Find all pairs of strings in a set with Levenshtein distance < d

Question

I have a set of $n = $ 100 million strings of length $l = 20$, and for each string in the set, I would like to find all the other strings in the set with Levenshtein distance $\le d = 4$ from that string. The Levenshtein distance (also called the edit distance) between two strings is the number of insertions, deletions and/or replacements required to convert one string into the another.

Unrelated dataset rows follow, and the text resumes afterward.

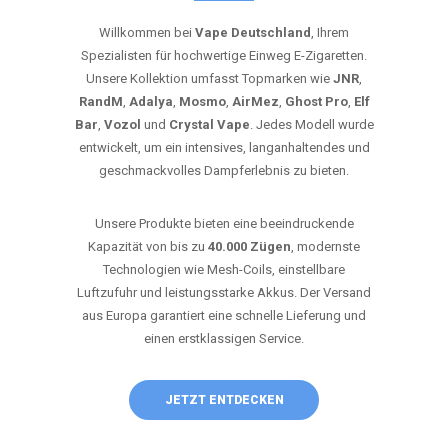
Willkommen bei
Vape Deutschland
, Ihrem
Spezialisten für hochwertige Einweg E-Zigaretten.
Unsere Kollektion umfasst Topmarken wie
JNR
,
RandM
,
Adalya
,
Mosmo
,
AirMez
,
Ghost Pro
,
Elf
Bar
,
Vozol
und
Crystal Vape
. Jedes Modell wurde
entwickelt, um ein intensives, langanhaltendes und
geschmackvolles Dampferlebnis zu bieten.
Unsere Produkte bieten eine beeindruckende
Kapazität von bis zu
40.000 Zügen
, modernste
Technologien wie Mesh-Coils, einstellbare
Luftzufuhr und leistungsstarke Akkus. Der Versand
aus Europa garantiert eine schnelle Lieferung und
einen erstklassigen Service.
JETZT ENTDECKEN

This should be possible in $O((d + 1)^{2d + 1} \cdot l \cdot n)$ time with a Levenshtein transducer, which takes a single query string at a time and find all the matches in a set with Levenshtein distance $\le d$. However, using the implementation at that link, it appears to take more like $O(n \log n)$ time rather than $O(n)$, and uses more than 200 GB of memory.

Is there an alternate $O(n)$ approach that might be faster in practice? The Levenshtein transducer is more general than it needs to be for this application, since it finds matches for each string independently and doesn't exploit the fact that you're comparing every string against every other string.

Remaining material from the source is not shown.